• _What to produce_:
Every line in the records below with the string "Тамбова" needs to be copied out.

++++

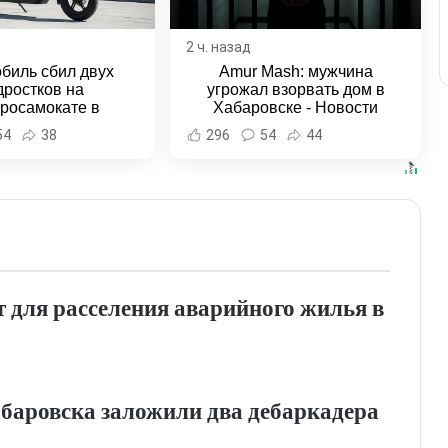
2 ч. назад
биль сбил двух
Amur Mash: мужчина
дростков на
угрожал взорвать дом в
тросамокате в
Хабаровске - Новости
льске-на-Амуре -
Хабаровска и Хабаровского
54
38
296
54
44
и Хабаровска и
края
ровского края
т для расселения аварийного жилья в
абаровска заложили два дебаркадера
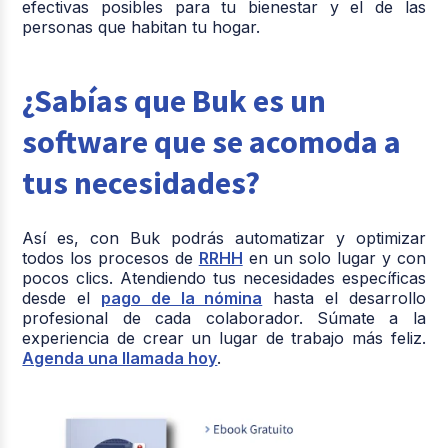
efectivas posibles para tu bienestar y el de las
personas que habitan tu hogar.
¿Sabías que Buk es un
software que se acomoda a
tus necesidades?
Así es, con Buk podrás automatizar y optimizar
todos los procesos de
RRHH
en un solo lugar y con
pocos clics. Atendiendo tus necesidades específicas
desde el
pago de la nómina
hasta el desarrollo
profesional de cada colaborador. Súmate a la
experiencia de crear un lugar de trabajo más feliz.
Agenda una llamada hoy
.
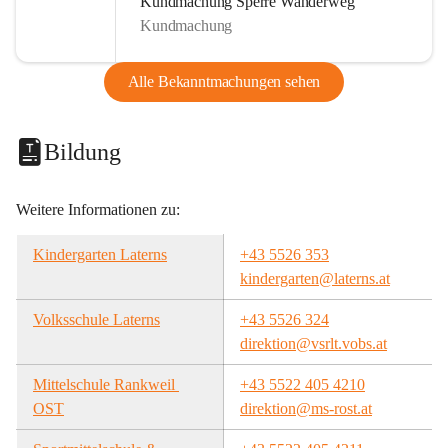
Kundmachung Sperre Wanderweg
Kundmachung
Alle Bekanntmachungen sehen
Bildung
Weitere Informationen zu:
Kindergarten Laterns
+43 5526 353
kindergarten@laterns.at
Volksschule Laterns
+43 5526 324
direktion@vsrlt.vobs.at
Mittelschule Rankweil 
+43 5522 405 4210
OST
direktion@ms-rost.at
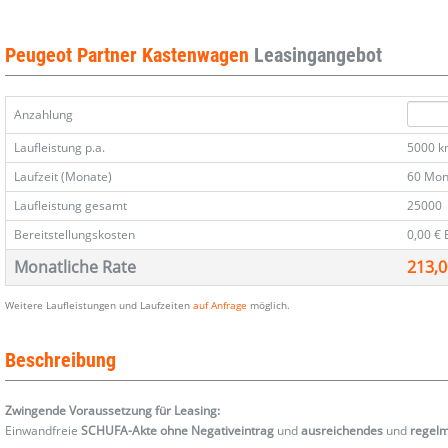
100
100
100
100
100
100
100
100
100
100
100
L1
L1
L1
L1
L1
L1
L1
L1
L1
L1
L1
10"-
10"-
10"-
10"-
10"-
10"-
10"-
10"-
10"-
10"-
10"-
Peugeot Partner Kastenwagen
Leasingangebot
DAB
DAB
DAB
DAB
DAB
DAB
DAB
DAB
DAB
DAB
DAB
Keyless
Keyless
Keyless
Keyless
Keyless
Keyless
Keyless
Keyless
Keyless
Keyless
Keyless
PDC
PDC
PDC
PDC
PDC
PDC
PDC
PDC
PDC
PDC
PDC
Anzahlung
MirrorL
MirrorL
MirrorL
MirrorL
MirrorL
MirrorL
MirrorL
MirrorL
MirrorL
MirrorL
MirrorL
Temp
Temp
Temp
Temp
Temp
Temp
Temp
Temp
Temp
Temp
Temp
Laufleistung p.a.
5000 
Laufzeit (Monate)
60 Mon
Laufleistung gesamt
25000
Bereitstellungskosten
0,00 €
Monatliche Rate
213,0
Weitere Laufleistungen und Laufzeiten
auf Anfrage
möglich.
Beschreibung
Zwingende Voraussetzung für Leasing:
Einwandfreie
SCHUFA-Akte ohne Negativeintrag
und
ausreichendes
und
regel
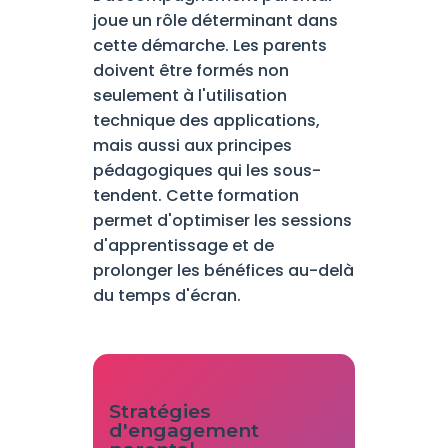
joue un rôle déterminant dans
cette démarche. Les parents
doivent être formés non
seulement à l'utilisation
technique des applications,
mais aussi aux principes
pédagogiques qui les sous-
tendent. Cette formation
permet d'optimiser les sessions
d'apprentissage et de
prolonger les bénéfices au-delà
du temps d'écran.
Stratégies
d'engagement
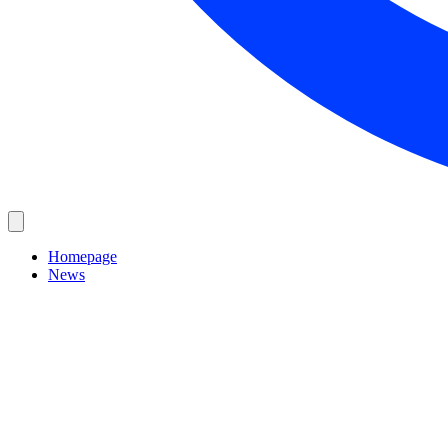
Homepage
News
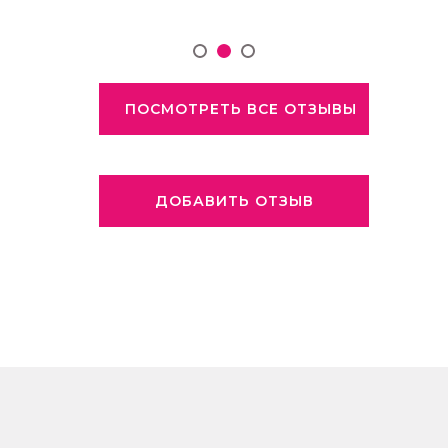
ПОСМОТРЕТЬ ВСЕ ОТЗЫВЫ
ДОБАВИТЬ ОТЗЫВ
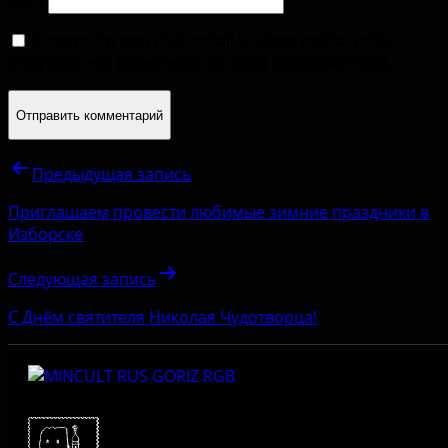
Сайт
Сохранить моё имя, email и адрес сайта в этом
браузере для последующих моих комментариев.
Предыдущая запись
Приглашаем провести любимые зимние праздники в
Изборске
Следующая запись
С Днём святителя Николая Чудотворца!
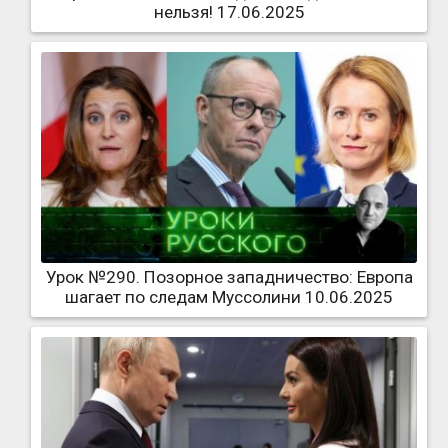
нельзя! 17.06.2025
Урок №290. Позорное западничество: Европа
шагает по следам Муссолини 10.06.2025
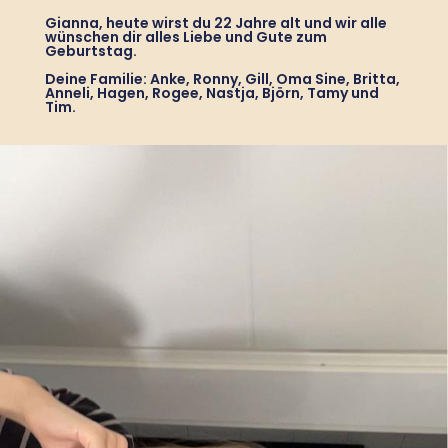
Gianna, heute wirst du 22 Jahre alt und wir alle
wünschen dir alles Liebe und Gute zum
Geburtstag.
Deine Familie: Anke, Ronny, Gill, Oma Sine, Britta,
Anneli, Hagen, Rogee, Nastja, Björn, Tamy und
Tim.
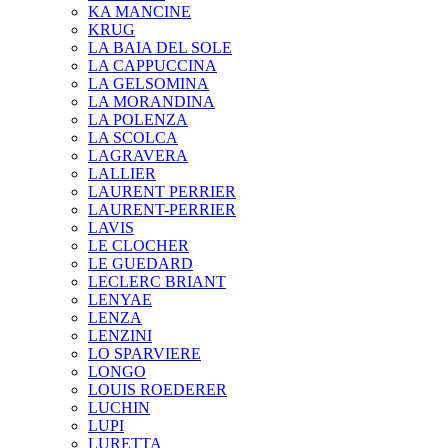
KA MANCINE
KRUG
LA BAIA DEL SOLE
LA CAPPUCCINA
LA GELSOMINA
LA MORANDINA
LA POLENZA
LA SCOLCA
LAGRAVERA
LALLIER
LAURENT PERRIER
LAURENT-PERRIER
LAVIS
LE CLOCHER
LE GUEDARD
LECLERC BRIANT
LENYAE
LENZA
LENZINI
LO SPARVIERE
LONGO
LOUIS ROEDERER
LUCHIN
LUPI
LURETTA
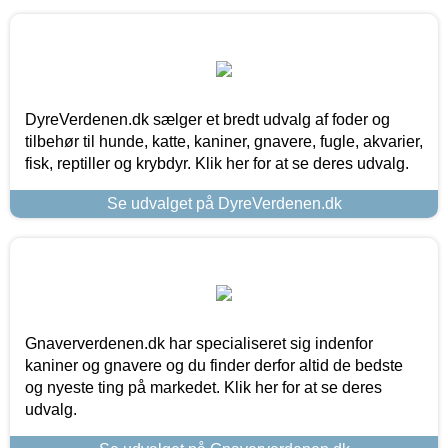
DyreVerdenen.dk sælger et bredt udvalg af foder og
tilbehør til hunde, katte, kaniner, gnavere, fugle, akvarier,
fisk, reptiller og krybdyr. Klik her for at se deres udvalg.
Se udvalget på DyreVerdenen.dk
Gnaververdenen.dk har specialiseret sig indenfor
kaniner og gnavere og du finder derfor altid de bedste
og nyeste ting på markedet. Klik her for at se deres
udvalg.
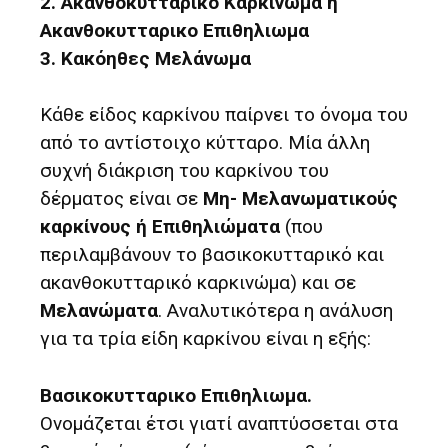
2. Ακανθοκυτταρικό Καρκίνωμα ή
Ακανθοκυτταρικο Επιθηλιωμα
3. Κακόηθες Μελάνωμα
Κάθε είδος καρκίνου παίρνει το όνομα του
από το αντίστοιχο κύτταρο. Μία άλλη
συχνή διάκριση του καρκίνου του
δέρματος είναι σε
Μη- Μελανωματικούς
καρκίνους ή Επιθηλιώματα
(που
περιλαμβάνουν το βασικοκυτταρικό και
ακανθοκυτταρικό καρκινώμα) και σε
Μελανώματα
. Αναλυτικότερα η ανάλυση
για τα τρία είδη καρκίνου είναι η εξής:
Βασικοκυτταρικο Επιθηλιωμα.
Ονομάζεται έτσι γιατί αναπτύσσεται στα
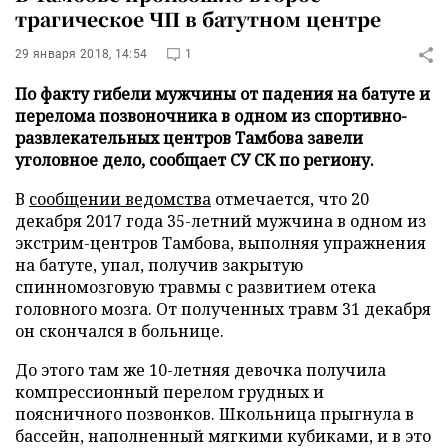
трагическое ЧП в батутном центре
29 января 2018, 14:54
1
По факту гибели мужчины от падения на батуте и
перелома позвоночника в одном из спортивно-
развлекательных центров Тамбова завели
уголовное дело, сообщает СУ СК по региону.
В
сообщении ведомства
отмечается, что 20
декабря 2017 года 35-летний мужчина в одном из
экстрим-центров Тамбова, выполняя упражнения
на батуте, упал, получив закрытую
спинномозговую травмы с развитием отека
головного мозга. От полученных травм 31 декабря
он скончался в больнице.
До этого там же 10-летняя девочка получила
компрессионный перелом грудных и
поясничного позвонков. Школьница прыгнула в
бассейн, наполненный мягкими кубиками, и в это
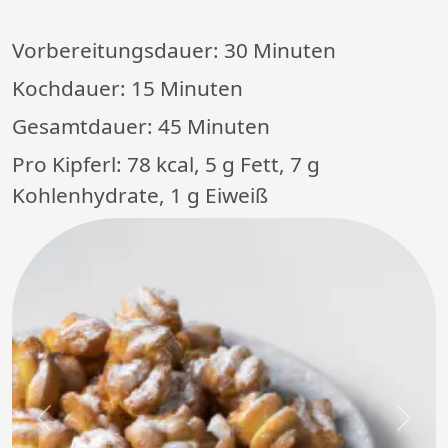
Vorbereitungsdauer:
30 Minuten
Kochdauer:
15 Minuten
Gesamtdauer:
45 Minuten
Pro Kipferl: 78 kcal, 5 g Fett, 7 g
Kohlenhydrate, 1 g Eiweiß
Previous
Next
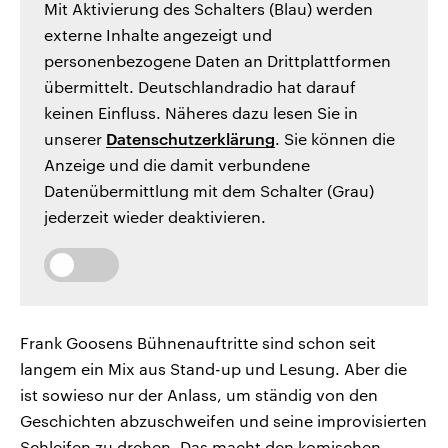
Mit Aktivierung des Schalters (Blau) werden
externe Inhalte angezeigt und
personenbezogene Daten an Drittplattformen
übermittelt. Deutschlandradio hat darauf
keinen Einfluss. Näheres dazu lesen Sie in
unserer
Datenschutzerklärung
. Sie können die
Anzeige und die damit verbundene
Datenübermittlung mit dem Schalter (Grau)
jederzeit wieder deaktivieren.
Frank Goosens Bühnenauftritte sind schon seit
langem ein Mix aus Stand-up und Lesung. Aber die
ist sowieso nur der Anlass, um ständig von den
Geschichten abzuschweifen und seine improvisierten
Schleifen zu drehen. Das macht den komischen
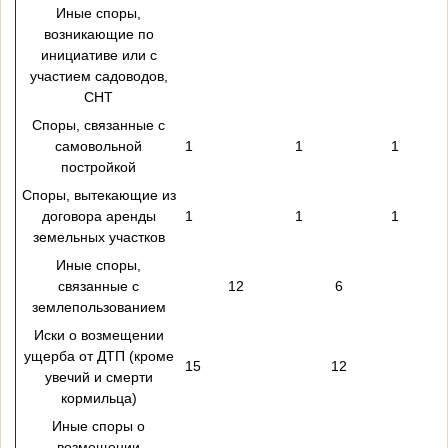
Иные споры,
возникающие по
инициативе или с
участием садоводов,
СНТ
Споры, связанные с
самовольной
1
1
1
постройкой
Споры, вытекающие из
договора аренды
1
1
1
земельных участков
Иные споры,
связанные с
12
6
землепользованием
Иски о возмещении
ущерба от ДТП (кроме
15
12
увечий и смерти
кормильца)
Иные споры о
возмещении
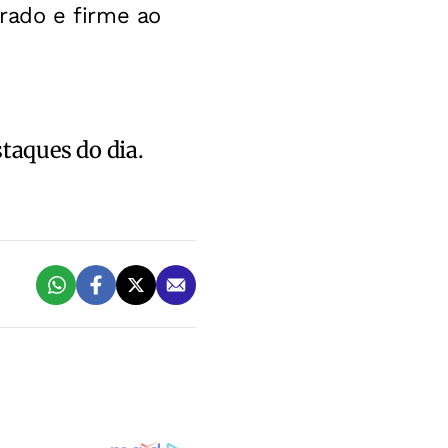
rado e firme ao
staques do dia.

++++

• _Result of this exercise_:
развлекательных центров Тамбова завели
экстрим-центров Тамбова, выполняя упражнения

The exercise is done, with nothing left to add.